We’re all familiar with voice capabilities, from Apple’s Siri to Amazon’s Alexa. According to a recent survey of 500 IT decision makers, 28% of companies have already adopted voice capabilities to improve the customer experience, while another 57% are planning to implement them next year. In addition, 88% of respondents believe that voice technology will give them a competitive advantage when it comes to the customer experience.
Currently, there are two important use cases for voice technology. The first is a fully immersive voice experience that offers interaction and entertainment. An example is what Johnnie Walker is doing on Amazon’s Alexa. Users can ask Alexa to “open Johnnie Walker” to access information about whiskey, cocktail recipes and more.
The second is a functionality that uses data and an audible response to make it easier for a user to do or make it more efficient.
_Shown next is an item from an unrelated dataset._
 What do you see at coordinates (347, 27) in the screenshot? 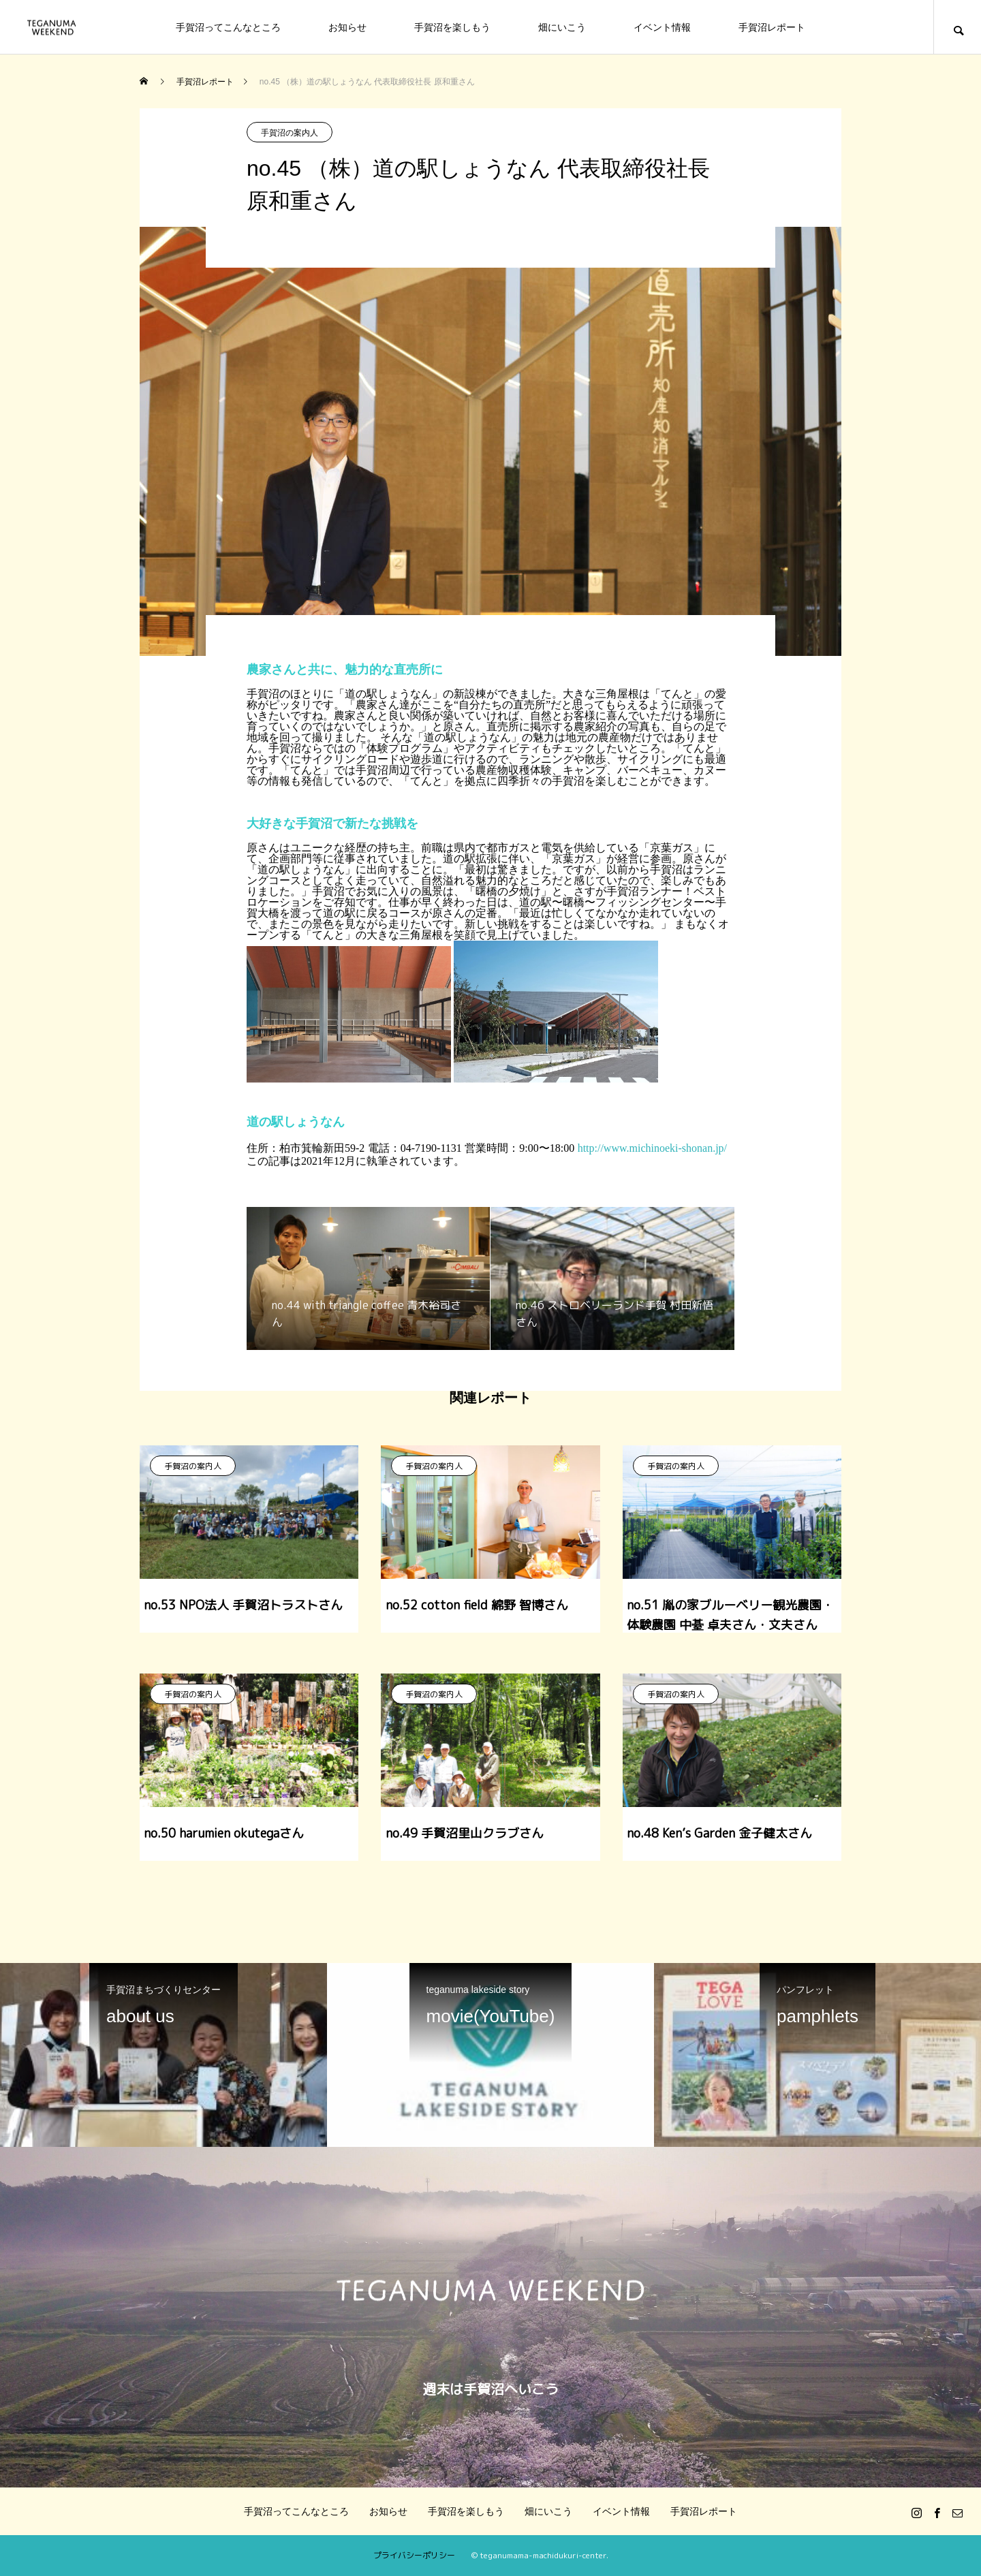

TV remotes are an example, whereby you can talk to your device to access a program instead of having to navigate channels.
Screens built into a car
If you have a new car, it is very likely that it has a screen with features like Apple’s CarPlay, which offers users all the features of their phone at the touch of a button.
With an estimated 10 million self-driving cars expected to be in circulation for next year, demand for in-car entertainment and on-demand services will be on the rise.
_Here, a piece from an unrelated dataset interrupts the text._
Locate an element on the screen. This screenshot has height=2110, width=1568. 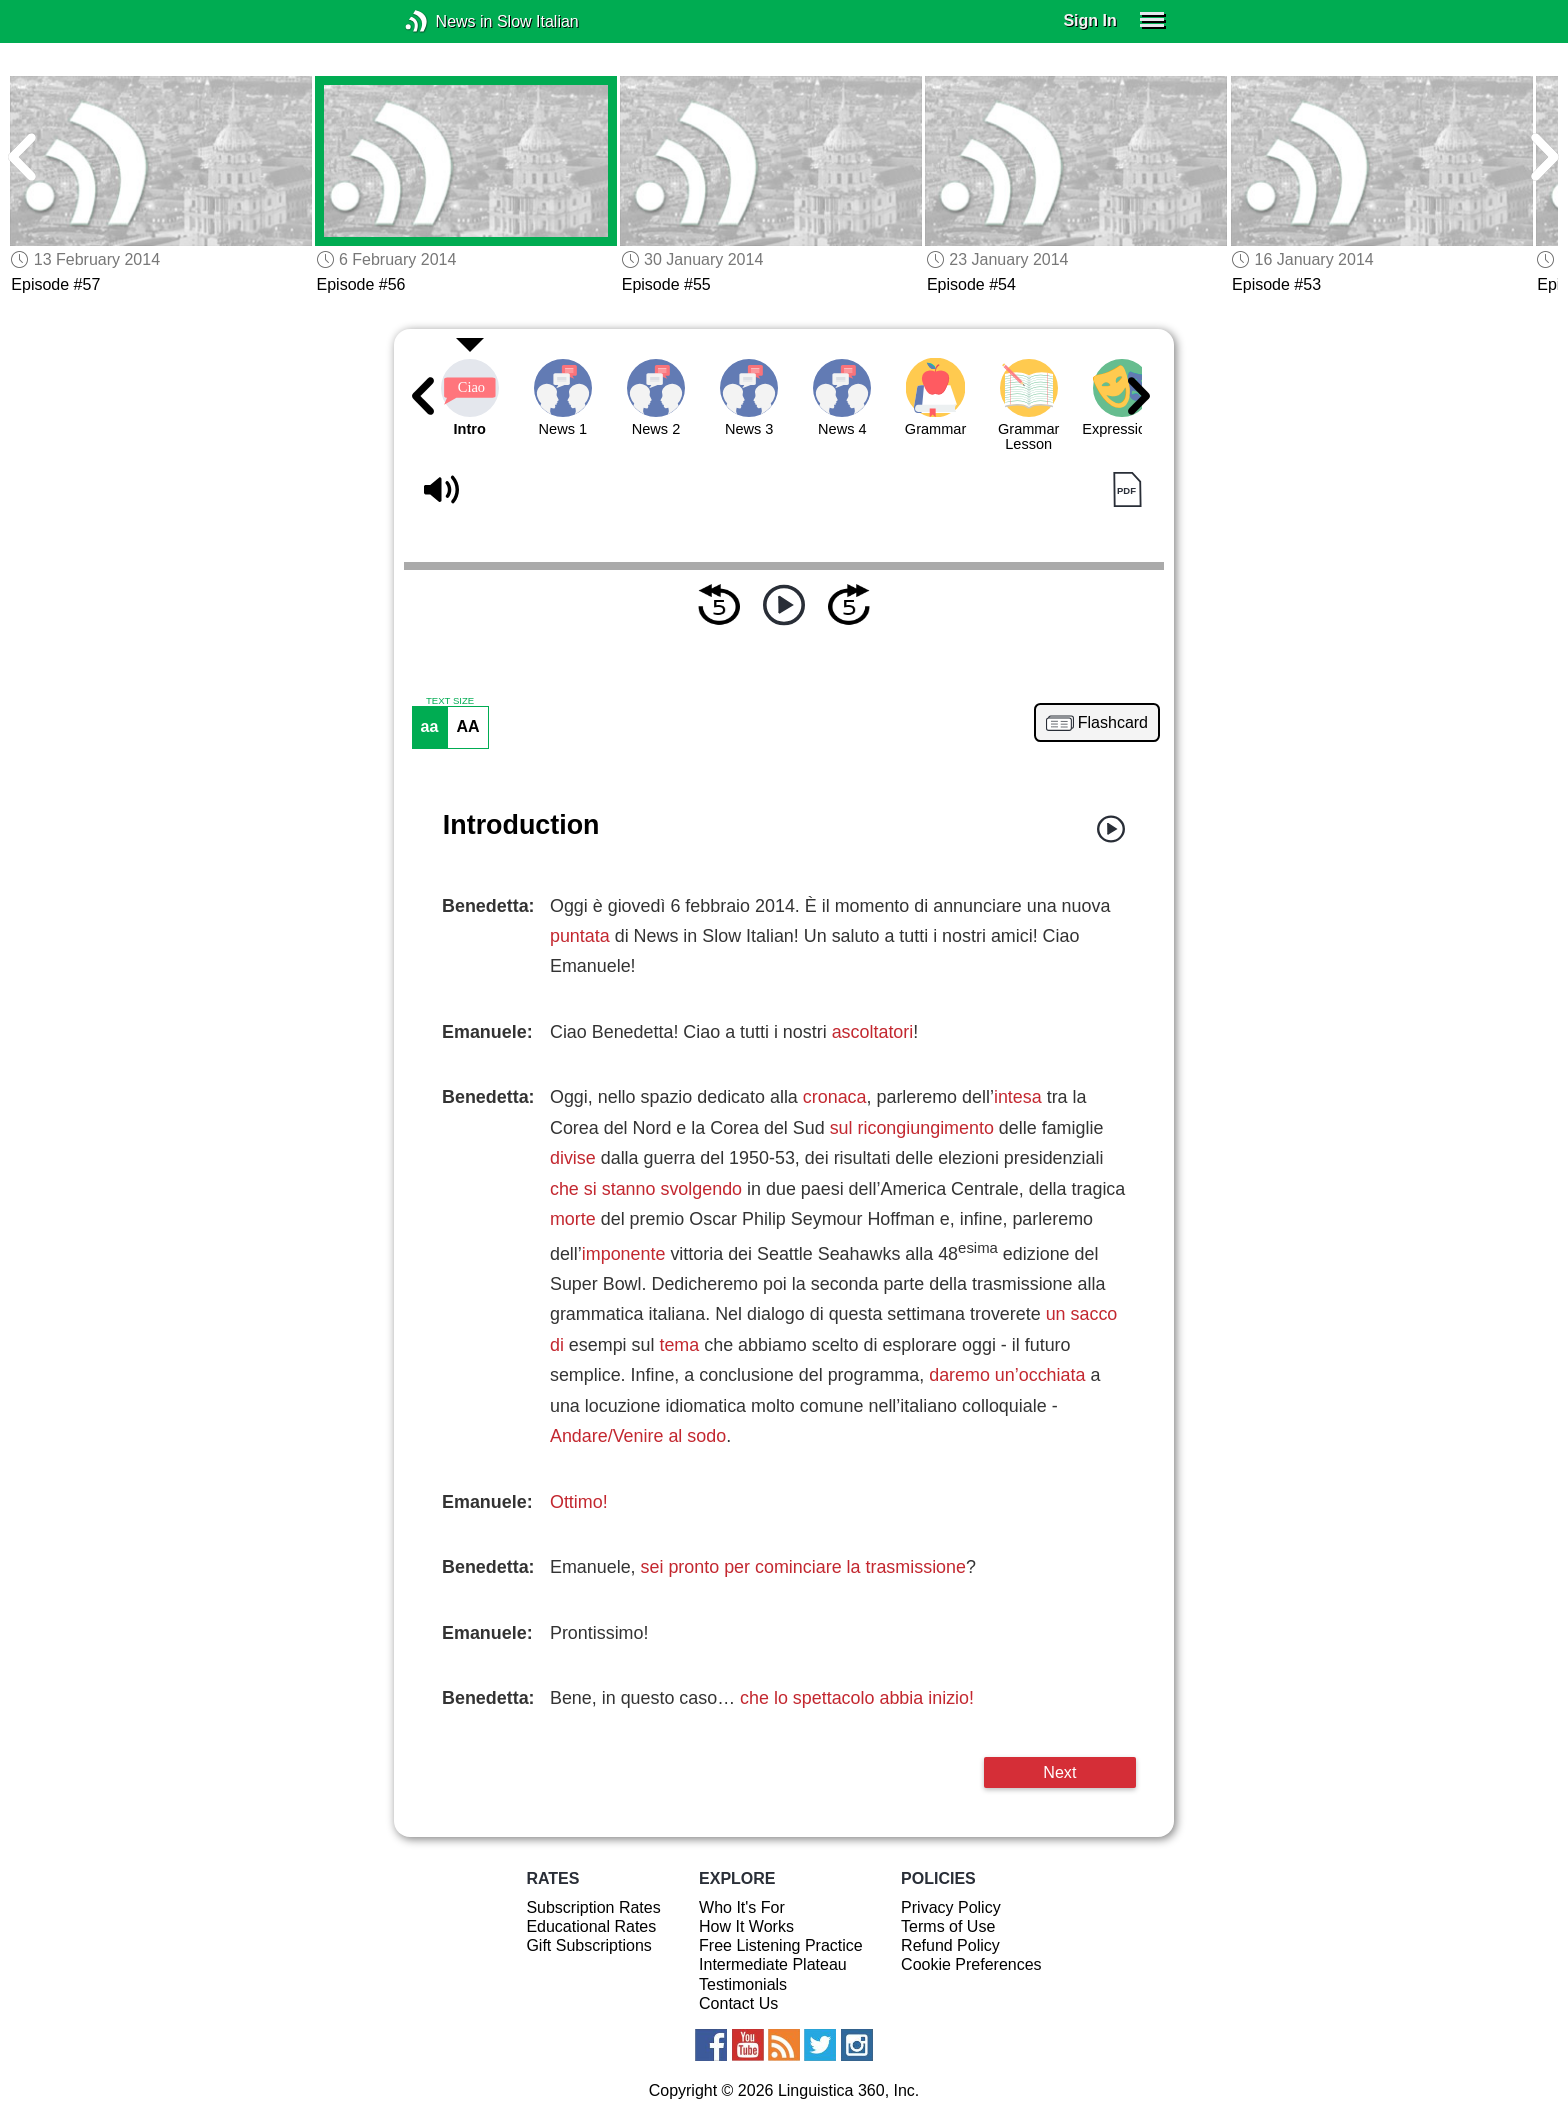 Educational Rates is located at coordinates (591, 1926).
GM, for example, already allows customers to order coffee from their vehicles using the screens integrated into the dashboards. Its users have access to Marketplace, a trading platform that allows you to make reservations and purchase products and services from brands such as Starbucks, Shell, Dunkin’ Donuts, TGI Fridays and many others.
AI / ML
We couldn’t talk about emerging technologies without mentioning artificial intelligence (AI) and machine learning (ML). While we can currently find these technologies everywhere, AI will give companies an advantage in the future in terms of customer experience. AI and machine learning have been a priority for businesses for several years, while customer-service chatbots have recently reached a high level of maturity.
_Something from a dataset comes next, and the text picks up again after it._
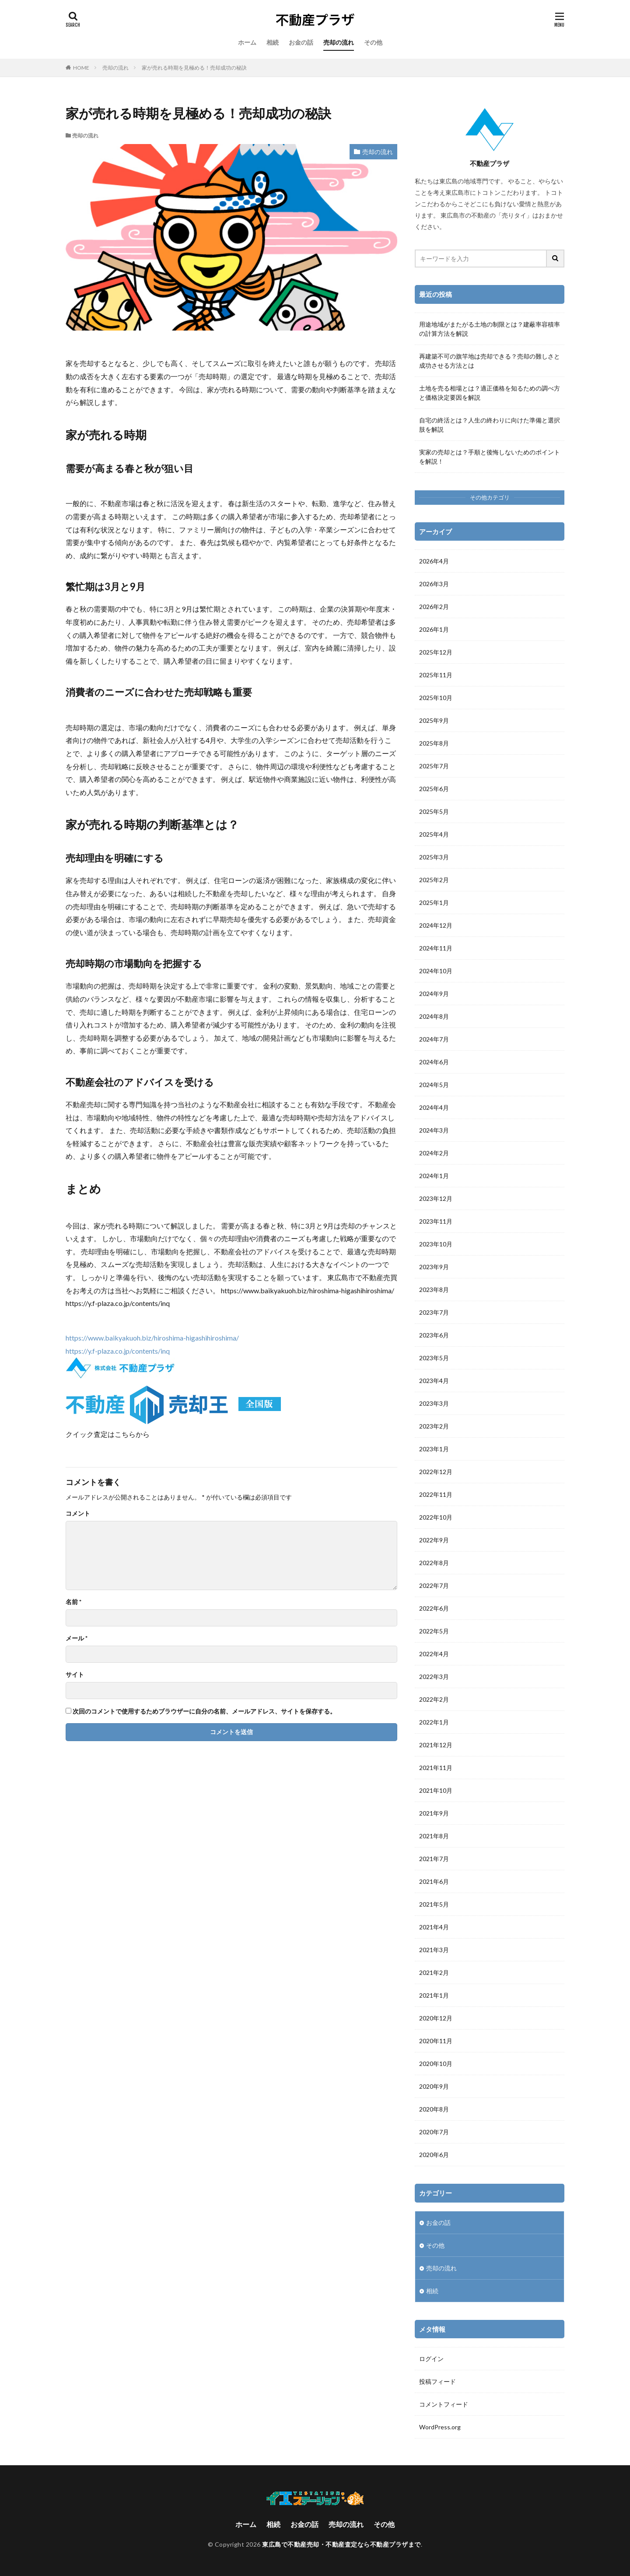 The image size is (630, 2576). Describe the element at coordinates (435, 2018) in the screenshot. I see `2020年12月` at that location.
There is no e-commerce website today that does not welcome you at the time you enter your home page. Businesses apply AI/ML in several use cases in an attempt to get to know their customers even better. An example is to use AI in customer-path-focused strategies, whereby it is used to predict where the funnel is located and better serve it with the right message at the right time.
Another area where it has potential? Facial recognition. It helps identify a customer as soon as he or she enters the store so the customer can get personalized offers instantly.
In addition, AI can be specifically designed to help resolve and more quickly identify customer-service issues, and help the sales team identify new opportunities to sell products and attract customers. AI can be an important tool to help everyone do their jobs better, and create new business opportunities.
Of all the technologies mentioned, blockchain is making the most significant advances in research and development, as well as in maturity.
According to a Juniper Research Study, 65% of companies with more than 10,000 employees are considering or actively participating in the implementation of blockchain.
Some U.S. states are now approving their expense control using blockchain technology, creating a digital audit log. In addition, companies are beginning to consider blockchain to create micropayments.
This can benefit companies with small transaction values that face high costs of transactions made through electronic payment systems; micropayments made using a digital currency offer them an alternative.
Finally, blockchain can be used in the health sector, resulting in significant savings. Providers are using it to manage electronic medical records and manage patient data with transparency, as well as provide visibility into the drug-supply chain.
More and more customers are putting emphasis on the customer experience, and it is up to companies to offer it effectively.
The customer experience is the way to get consumers back and earn their loyalty. While it’s a multifaceted process, emerging technologies are a step businesses can take to help them provide customers with the ideal experience.